When construction peaks, there will be nearly 300 workers on site. Construction materials will include approximately 1,250 tons of structural steel and nearly 7,800 cu. yds. of concrete. Many local subcontractors have and will be hired for the project.

Current operations and future operation have DPR Construction using cranes, excavators, loaders, boom lifts, a lull, a bucket, a hoist, and a swing stage. DPR purchases and rents equipment from regional and local dealerships in Georgia and the Southeast.

"Dealerships help with proactive communication as to when routine maintenance will occur and scheduling and doing the maintenance on the equipment," said Dorman. "Our expectations from dealerships include timely and accurate invoicing, fair and reasonable rates, and timely service response for pickups and deliveries.

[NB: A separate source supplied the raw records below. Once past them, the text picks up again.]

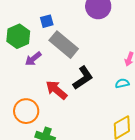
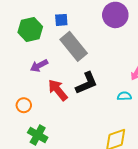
purple arrow: (33, 59) -> (39, 66), moved
orange circle: (26, 111) -> (24, 105), size x0.6

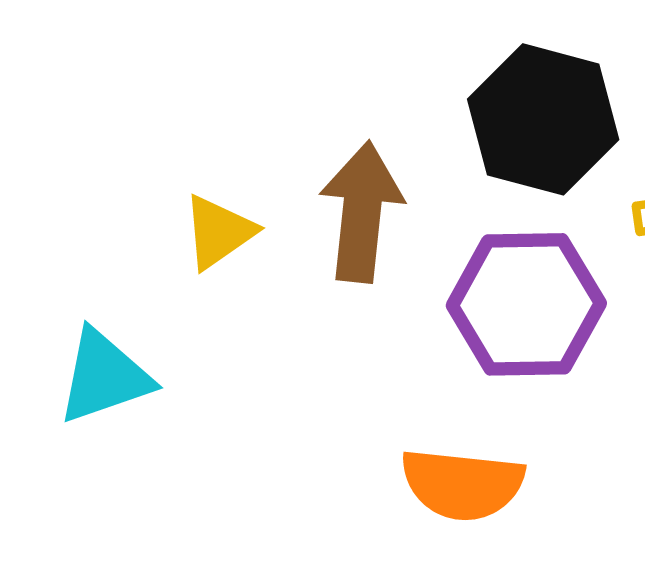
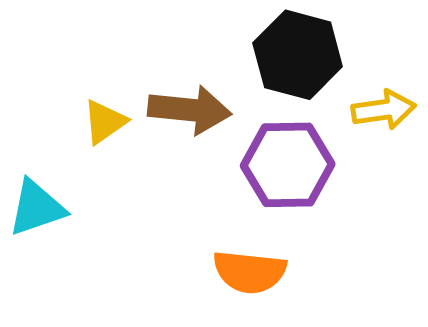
brown arrow: (362, 212) -> (190, 110), turned 90

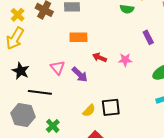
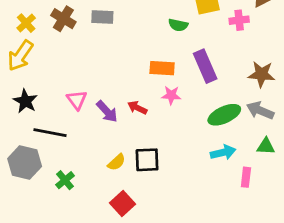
orange rectangle: (78, 37) -> (162, 68), moved
purple rectangle: (148, 37) -> (205, 66), size x1.6
red arrow: (100, 57) -> (137, 108), moved

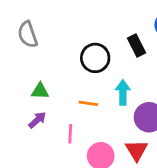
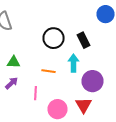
black rectangle: (137, 46) -> (84, 40), moved

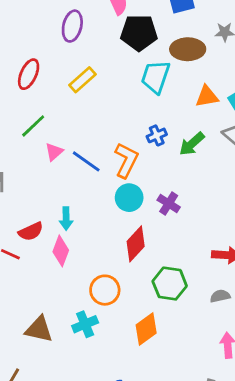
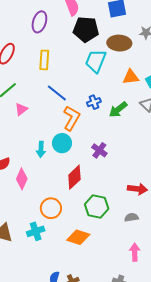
yellow rectangle: (82, 80) -> (44, 60), turned -48
blue line: (86, 161) -> (57, 93), moved
cyan circle: (129, 198) -> (62, 143), moved
cyan arrow: (66, 218) -> (41, 149), moved
orange diamond: (146, 329) -> (78, 237), turned 50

It's important to communicate, define expectations and understand inventory."

Dorman has worked on several health care projects during his 12-year career in the industry. Past projects include Piedmont Newnan Hospital's replacement facility in Newnan, Ga., and Gateway Medical Center in Clarksville, Tenn.

"Overall, this project is going to modernize and improve this hospital's campus for patients, visitors and hospital staff," he said. "Throughout this project, proactive communication across all teams continues to be a critical piece to the success of project — and of any project."